Data |
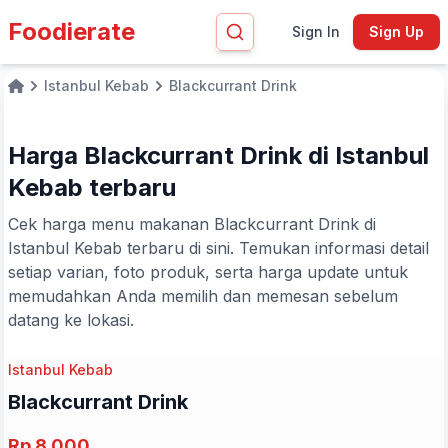
Foodierate
Sign In
Sign Up
Istanbul Kebab
Blackcurrant Drink
Home
Harga Blackcurrant Drink di Istanbul
Kebab terbaru
Cek harga menu makanan Blackcurrant Drink di
Istanbul Kebab terbaru di sini. Temukan informasi detail
setiap varian, foto produk, serta harga update untuk
memudahkan Anda memilih dan memesan sebelum
datang ke lokasi.
Istanbul Kebab
Blackcurrant Drink
Rp 8.000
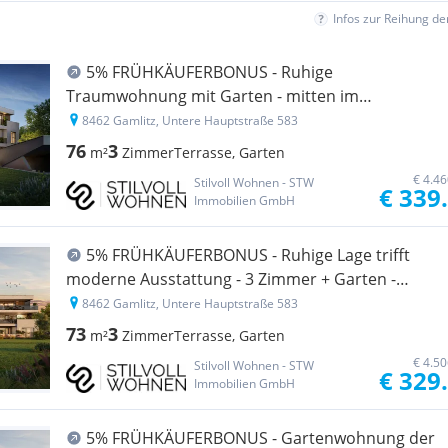
Infos zur Reihung d
5% FRÜHKÄUFERBONUS - Ruhige
Traumwohnung mit Garten - mitten im
Naturparadies - Wohnoase Gamlitz TOP 0-2
8462 Gamlitz, Untere Hauptstraße 583
76
3
m²
Zimmer
Terrasse, Garten
€ 4.4
Stilvoll Wohnen - STW
€ 339
Immobilien GmbH
5% FRÜHKÄUFERBONUS - Ruhige Lage trifft
moderne Ausstattung - 3 Zimmer + Garten -
Wohnoase Gamlitz TOP 0-3
8462 Gamlitz, Untere Hauptstraße 583
73
3
m²
Zimmer
Terrasse, Garten
€ 4.5
Stilvoll Wohnen - STW
€ 329
Immobilien GmbH
5% FRÜHKÄUFERBONUS - Gartenwohnung der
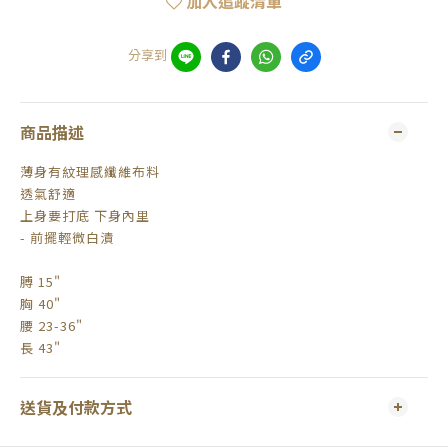
加入追蹤清單
分享到
商品描述
薄身有紋理感纖維布料
透氣舒適
上身要打底 下身內里
- 前擺輕微白漬
膊 15"
胸 40"
腰 23-36"
長 43"
送貨及付款方式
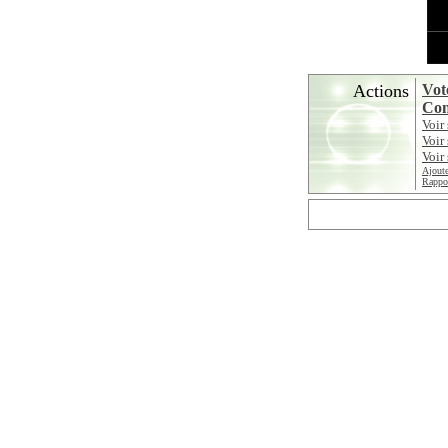
Actions
Vot
Con
Voir
Voir
Voir 
Ajoute
Rappor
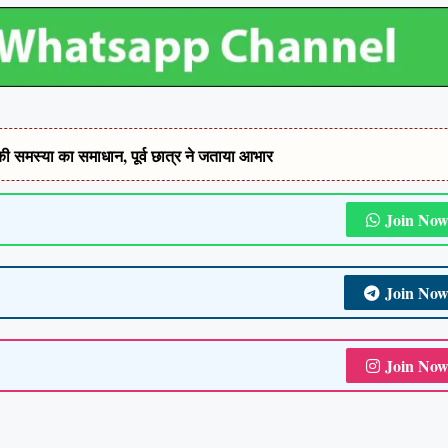
 समस्या का समाधान, पूर्व छात्र ने जताया आभार
Join No
Join No
Join No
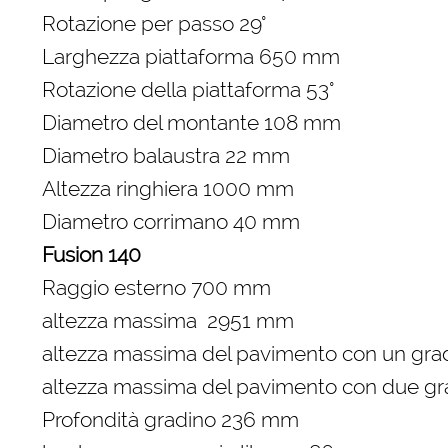
Rotazione per passo 29°
Larghezza piattaforma 650 mm
Rotazione della piattaforma 53°
Diametro del montante 108 mm
Diametro balaustra 22 mm
Altezza ringhiera 1000 mm
Diametro corrimano 40 mm
Fusion 140
Raggio esterno 700 mm
altezza massima 2951 mm
altezza massima del pavimento con un gr
altezza massima del pavimento con due gr
Profondità gradino 236 mm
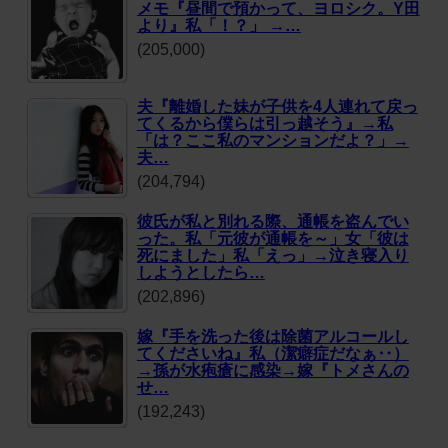
メモ『昼間で預かって、ヨロシク。Y田
より』私「！？」 →…
(205,000)
夫『離婚した妹が子供を4人連れて戻っ
てくるから僕らは引っ越そう』→私
「は？ここ私のマンションだよ？」→
夫…
(204,794)
彼氏が私と別れる際、通帳を盗んでい
った。私「元彼が通帳を～」女「彼は
死にました」私「えっ」→泣き寝入り
しようとしたら…
(202,896)
嫁『手を洗った後は除菌アルコールし
てくださいね』私（潔癖症だなぁ‥）
→孫が水疱瘡に感染→嫁『トメさんの
せ…
(192,243)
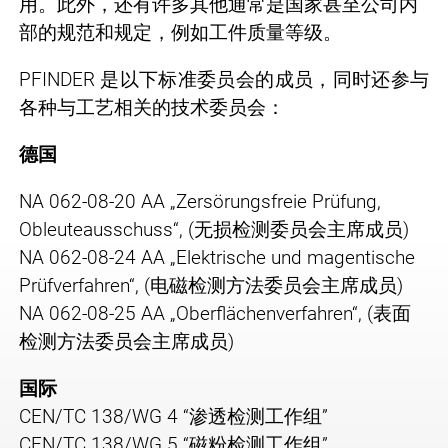
用。此外，还有许多其他通常是国家甚至公司内
部的规范和规定，例如工件质量等级。
PFINDER 是以下标准委员会的成员，同时还参与
各种与工艺相关的技术委员会：
德国
NA 062-08-20 AA „Zersörungsfreie Prüfung,
Obleuteausschuss“, (无损检测委员会主席成员)
NA 062-08-24 AA „Elektrische und magentische
Prüfverfahren“, (电磁检测方法委员会主席成员)
NA 062-08-25 AA „Oberflächenverfahren“, (表面
检测方法委员会主席成员)
国际
CEN/TC 138/WG 4 “渗透检测工作组”
CEN/TC 138/WG 5 “磁粉检测工作组”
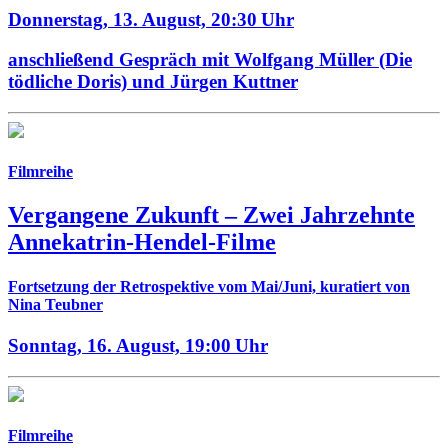
Donnerstag, 13. August,
20:30 Uhr
anschließend Gespräch mit Wolfgang Müller (Die
tödliche Doris) und Jürgen Kuttner
Filmreihe
Vergangene Zukunft –
Zwei Jahrzehnte
Annekatrin-Hendel-Filme
Fortsetzung der Retrospektive vom Mai/Juni, kuratiert von
Nina Teubner
Sonntag, 16. August,
19:00 Uhr
Filmreihe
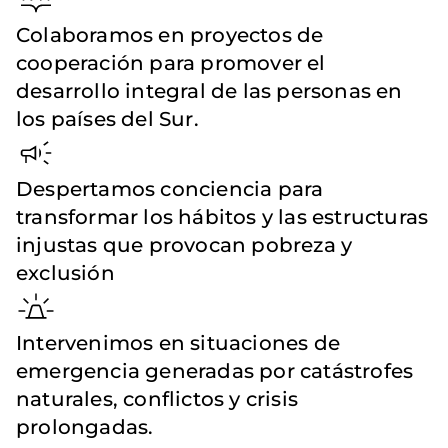
Colaboramos en proyectos de
cooperación para promover el
desarrollo integral de las personas en
los países del Sur.
Despertamos conciencia para
transformar los hábitos y las estructuras
injustas que provocan pobreza y
exclusión
Intervenimos en situaciones de
emergencia generadas por catástrofes
naturales, conflictos y crisis
prolongadas.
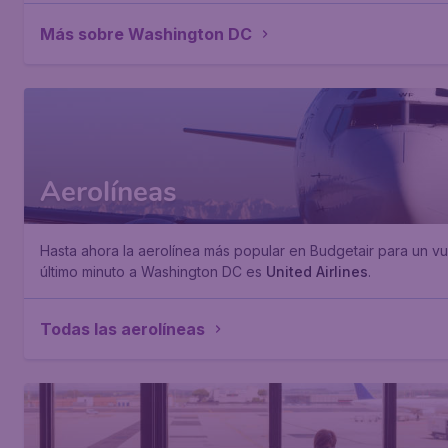
Más sobre Washington DC
Aerolíneas
Hasta ahora la aerolínea más popular en Budgetair para un v
último minuto a Washington DC es
United Airlines
.
Todas las aerolíneas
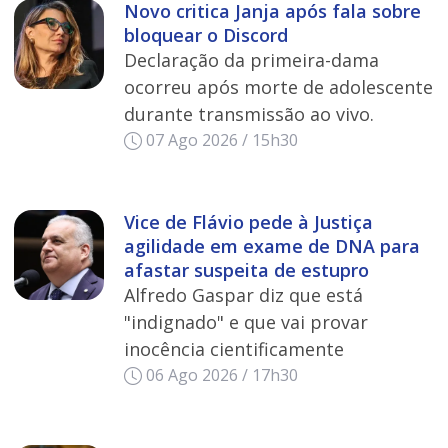
Novo critica Janja após fala sobre
bloquear o Discord
Declaração da primeira-dama
ocorreu após morte de adolescente
durante transmissão ao vivo.
07 Ago 2026 / 15h30
Vice de Flávio pede à Justiça
agilidade em exame de DNA para
afastar suspeita de estupro
Alfredo Gaspar diz que está
"indignado" e que vai provar
inocência cientificamente
06 Ago 2026 / 17h30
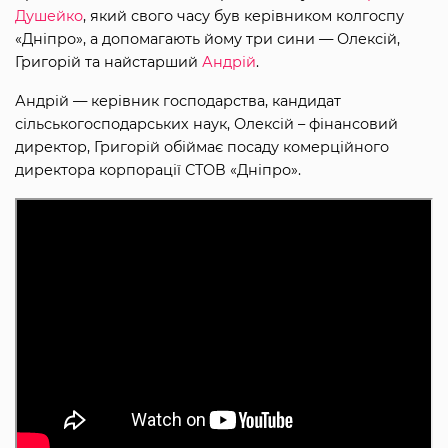
Душейко
, який свого часу був керівником колгоспу
«Дніпро», а допомагають йому три сини — Олексій,
Григорій та найстарший
Андрій
.
Андрій — керівник господарства, кандидат
сільськогосподарських наук, Олексій – фінансовий
директор, Григорій обіймає посаду комерційного
директора корпорації СТОВ «Дніпро».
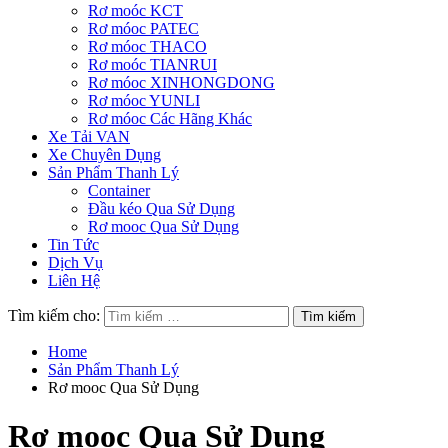
Rơ moóc KCT
Rơ móoc PATEC
Rơ móoc THACO
Rơ moóc TIANRUI
Rơ móoc XINHONGDONG
Rơ móoc YUNLI
Rơ móoc Các Hãng Khác
Xe Tải VAN
Xe Chuyên Dụng
Sản Phẩm Thanh Lý
Container
Đầu kéo Qua Sử Dụng
Rơ mooc Qua Sử Dụng
Tin Tức
Dịch Vụ
Liên Hệ
Tìm kiếm cho:
Home
Sản Phẩm Thanh Lý
Rơ mooc Qua Sử Dụng
Rơ mooc Qua Sử Dụng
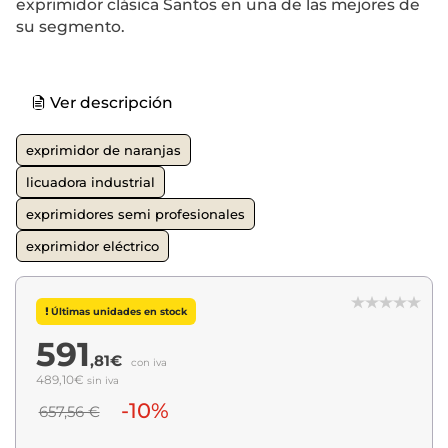
exprimidor clásica Santos en una de las mejores de
su segmento.
Ver descripción
exprimidor de naranjas
licuadora industrial
exprimidores semi profesionales
exprimidor eléctrico
Últimas unidades en stock
591
,81€
con iva
489,10€
sin iva
-10%
657,56 €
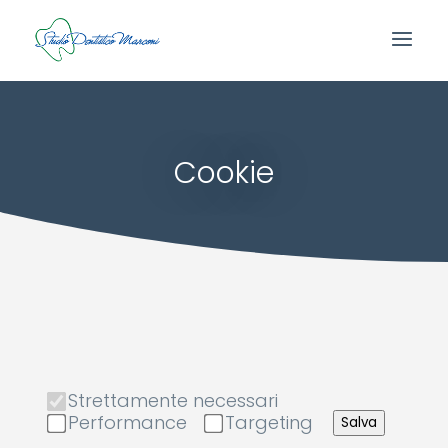
Cookie
Strettamente necessari
Performance
Targeting
Salva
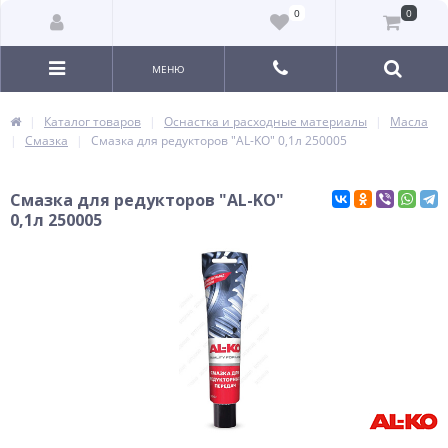
0
0
МЕНЮ
Каталог товаров
Оснастка и расходные материалы
Масла
Смазка
Cмазка для редукторов "AL-KO" 0,1л 250005
Cмазка для редукторов "AL-KO"
0,1л 250005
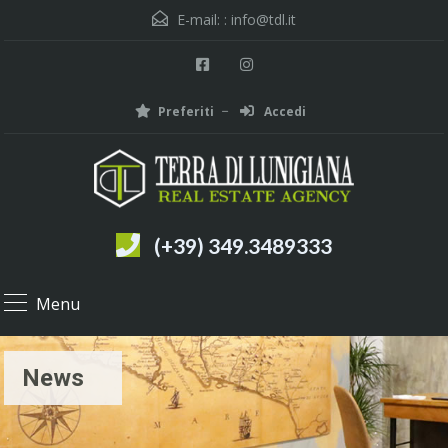
E-mail: :
info@tdl.it
Preferiti
Accedi
(+39) 349.3489333
Menu
News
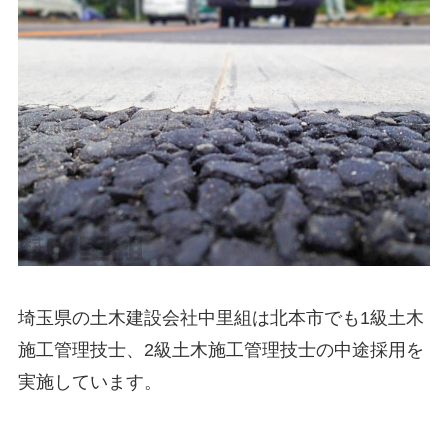
埼玉県の土木建設会社中里組は北本市でも1級土木
施工管理技士、2級土木施工管理技士の中途採用を
実施しています。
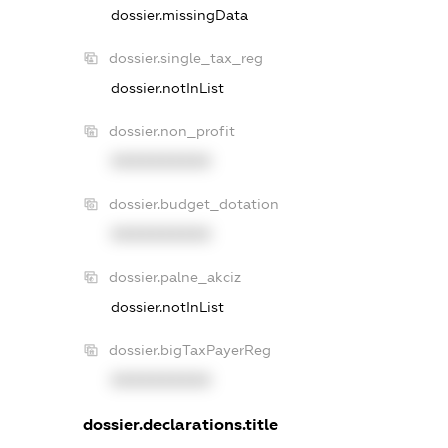
dossier.missingData
dossier.single_tax_reg
dossier.notInList
dossier.non_profit
XXXXXXXXXX
dossier.budget_dotation
XXXXXXXXXX
dossier.palne_akciz
dossier.notInList
dossier.bigTaxPayerReg
XXXXXXXXXX
dossier.declarations.title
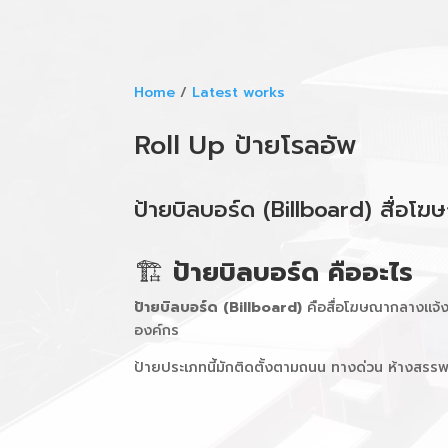
Video
Player
Home
/
Latest works
Roll Up ป้ายโรลอัพ
ป้ายบิลบอร์ด (Billboard) สื่อโฆ
🏗️
ป้ายบิลบอร์ด คืออะไร
ป้ายบิลบอร์ด (Billboard)
คือสื่อโฆษณากลางแจ้ง
องค์กร
ป้ายประเภทนี้มักติดตั้งตามถนน ทางด่วน ห้างสรรพส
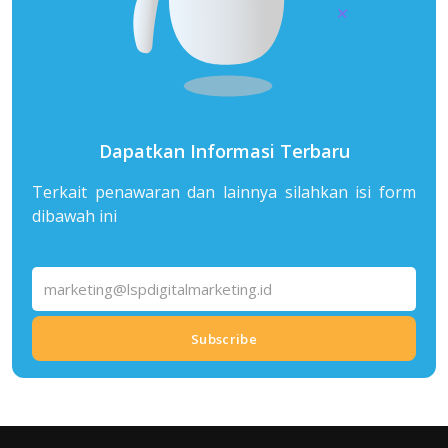
Dapatkan Informasi Terbaru
Terkait penawaran dan lainnya silahkan isi form
dibawah ini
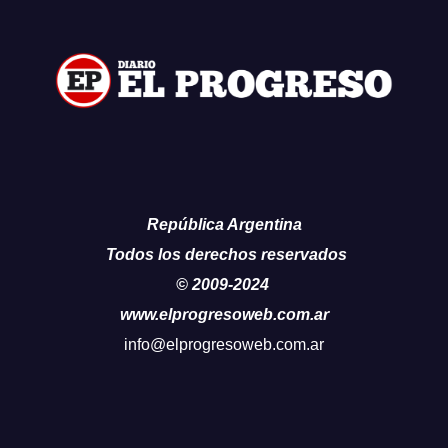
República Argentina
Todos los derechos reservados
© 2009-2024
www.elprogresoweb.com.ar
info@elprogresoweb.com.ar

What you need to do |
Please print, exactly as given, the lines running from the beginning of the listing through the line containing "Larghezza piattaforma 650 mm", omitting each picture.

Final answer |
Foodierate
Sign In
Sign Up
Istanbul Kebab
Blackcurrant Drink
Home
Harga Blackcurrant Drink di Istanbul
Kebab terbaru
Cek harga menu makanan Blackcurrant Drink di
Istanbul Kebab terbaru di sini. Temukan informasi detail
setiap varian, foto produk, serta harga update untuk
memudahkan Anda memilih dan memesan sebelum
datang ke lokasi.
Istanbul Kebab
Blackcurrant Drink
Rp 8.000
Infos zur Reihung d
5% FRÜHKÄUFERBONUS - Ruhige
Traumwohnung mit Garten - mitten im
Naturparadies - Wohnoase Gamlitz TOP 0-2
8462 Gamlitz, Untere Hauptstraße 583
76
3
m²
Zimmer
Terrasse, Garten
€ 4.4
Stilvoll Wohnen - STW
€ 339
Immobilien GmbH
5% FRÜHKÄUFERBONUS - Ruhige Lage trifft
moderne Ausstattung - 3 Zimmer + Garten -
Wohnoase Gamlitz TOP 0-3
8462 Gamlitz, Untere Hauptstraße 583
73
3
m²
Zimmer
Terrasse, Garten
€ 4.5
Stilvoll Wohnen - STW
€ 329
Immobilien GmbH
5% FRÜHKÄUFERBONUS - Gartenwohnung der
加入追蹤清單
分享到
商品描述
薄身有紋理感纖維布料
透氣舒適
上身要打底 下身內里
- 前擺輕微白漬
膊 15"
胸 40"
腰 23-36"
長 43"
送貨及付款方式
Actions
Vot
Con
Voir
Voir
Voir 
Ajoute
Rappor
 समस्या का समाधान, पूर्व छात्र ने जताया आभार
Join No
Join No
Join No
Rotazione per passo 29°
Larghezza piattaforma 650 mm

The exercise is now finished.